To understand fully we have to go back to the 5-12 year old girl who was sexually abused by her step father. Attempting to break my soul and spirt. But I am stronger than that and I would not be broken but it was touch and go that 15th year.
The downward spiral began when I lost my so to speak virginity (first consensual sex) with a boy I adored. He then broke up with me the next day and told everyone. My reputation was trashed, I was now a slut. I was heart broken, I even moved away for a while and lived with my Dad. When I returned 6 moths later I was still a slut in a small town. I honestly just wanted someone anyone to love me, I went about it wrong. I had decided if that is what you think of me that is what I will be “Fuck it”. So yes, I began sleeping around but in my heart I was hoping one of those boys would love me, save me. They did not and things only got worse for me.

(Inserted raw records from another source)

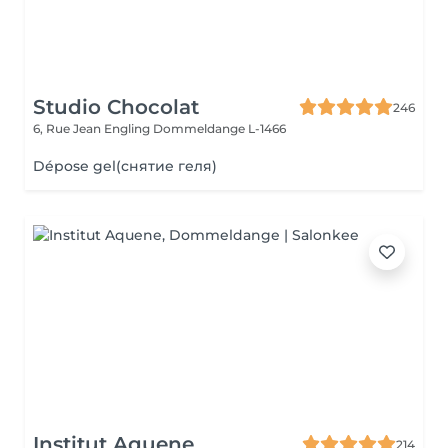
Studio Chocolat
246
6, Rue Jean Engling
Dommeldange L-1466
Dépose gel(снятие геля)
Institut Aquene
214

I became depressed, started drinking and taking drugs. I was very suicidal. Things at school got worse and worse for me, whispers, gossip and girls bullying me. I was scared to go to school, I wanted to disappear. There were a lot of things said about me that were true, I was ashamed because deep down I knew that was not me. Walking down the hall things would be thrown at me, I was held down in the bathroom while senior girls drew on my face with a marker. I was hit in the face twice by sisters of all things, one on the last day for school and the the other the middle of the next year. That was the final straw for me and I walked out of the school with a bloody nose cracked nose and soon to be 2 black eyes. I never walked back into that school again, never said good bye to my friends. I felt so invisible who would even notice I was gone. I went home crying and begged my mother to get me out of that town. You know what, she did. That was the best thing she ever did for me. I was scared of who I was becoming and more afraid I would take the only way out I knew by killing myself. We left, I never looked back.
She moved me to a new town and I reinvented myself, I became the girl I knew I was deep in my heart. I made new friends, did not sleep around, did not do drugs. I changed my own life at 15. I was always so sad and embraced about that time in my life but I am more than that year. Now I look back at that girl and think how brave she was to start her life over and I feel sad for what she went through. I had always thought I was making those choices and I did in theory but it was a perfect storm leading me in that direction. I am sad no one saw how much pain I was in and how much help I needed.
I have gone on to have a wonderful life and I am proud of who I am and who I was. 15 year old girl, I love you and it’s ok.